A USB Device Isn't Handled Correctly

If a USB device isn't being affected by your USB device policy, check these items in this order:

. Has the host been updated to Windows sensor version 4.7.7002 or later and been rebooted after the sensor update?

. Does the host belong to a group with the USB device policy assigned?

. Does the host's group have another, higher-precedence USB device policy assigned (where 1 is the highest level of precedence)?

. Is the USB device policy enabled?

. Is the USB device policy set to Monitor and enforce?

. Is the USB device policy configured to allow or deny access correctly for that device's USB device class?

. Is there an exception that specifies different behavior for that USB device class?

. Is there a more specific exception that's pre-empting the exception you expected?

. Did you enter a combined ID or manual entry in the wrong USB device class?

. If you entered an exception with a combined ID, is the combined ID correct?

Blocking USB Devices with Multiple Classes

Some USB devices, such as multi-function printers, have multiple classes. Depending on the specific classes, you can disable some or all of the device's functionality.

If a multiple-class device has Mass Storage: you can set Mass Storage to Full Block to block only the storage component of the device. Other functions of the device continue to work normally. For example, if
your policy blocks mass storage for a multi-function printer, the printer can't use its SD card storage, but it can continue to print normally.

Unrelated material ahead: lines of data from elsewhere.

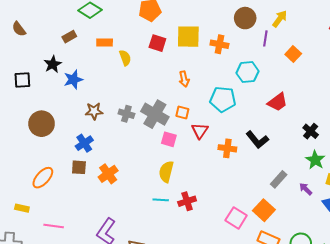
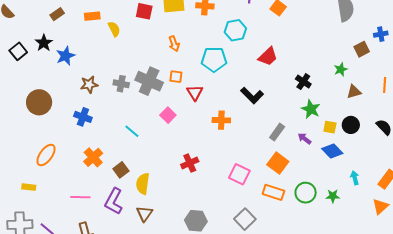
black square: (22, 80) -> (18, 51), moved, turned -30
pink square: (169, 139) -> (168, 115), moved, turned 35
blue cross: (84, 143) -> (83, 117), turned -30
orange cross: (227, 148) -> (221, 120), moved
brown square: (79, 167) -> (121, 170), moved, turned -35
yellow semicircle: (166, 172) -> (143, 184), moved
orange cross: (108, 174) -> (93, 157), moved
cyan line: (161, 200) -> (132, 131), moved, turned 42
orange square: (264, 210) -> (278, 163), moved
pink line: (54, 226) -> (80, 197), moved

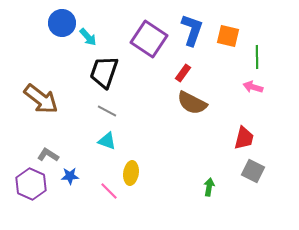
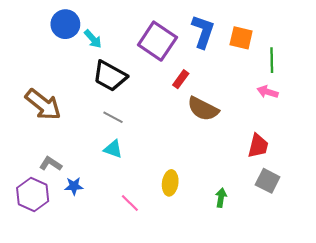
black trapezoid: (104, 72) -> (110, 76), turned -80
red rectangle: (183, 73) -> (181, 79), moved
yellow ellipse: (131, 173) -> (170, 183), moved
pink line: (109, 191) -> (130, 203), moved

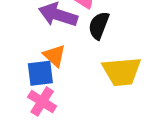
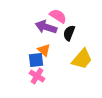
yellow trapezoid: (122, 71) -> (82, 59), turned -45

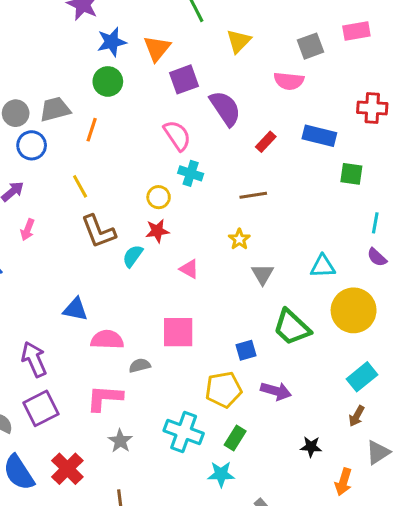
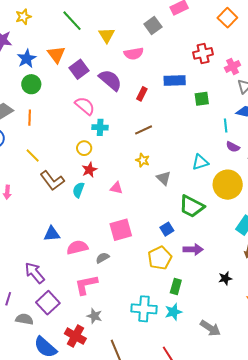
pink semicircle: (289, 81) -> (134, 54), moved
cyan cross: (184, 432) -> (144, 309), moved
gray star: (120, 441) -> (94, 316), moved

If a multiple-class device doesn't have Mass Storage: blocking any of the device's classes completely prevents connections for that device. For example, if your policy blocks Audio/Video for a USB camera
that also has the Imaging class, the camera can't connect via USB in any way.

Vendor Name or Product Name are Incorrect

When entering a Vendor Name or Product Name, you may find an entry that corresponds to an incorrect Vendor ID or Product ID. When Falcon looks up vendor and product names, it checks several third-party
lists, as well as any vendor and product names you've previously entered for other exceptions.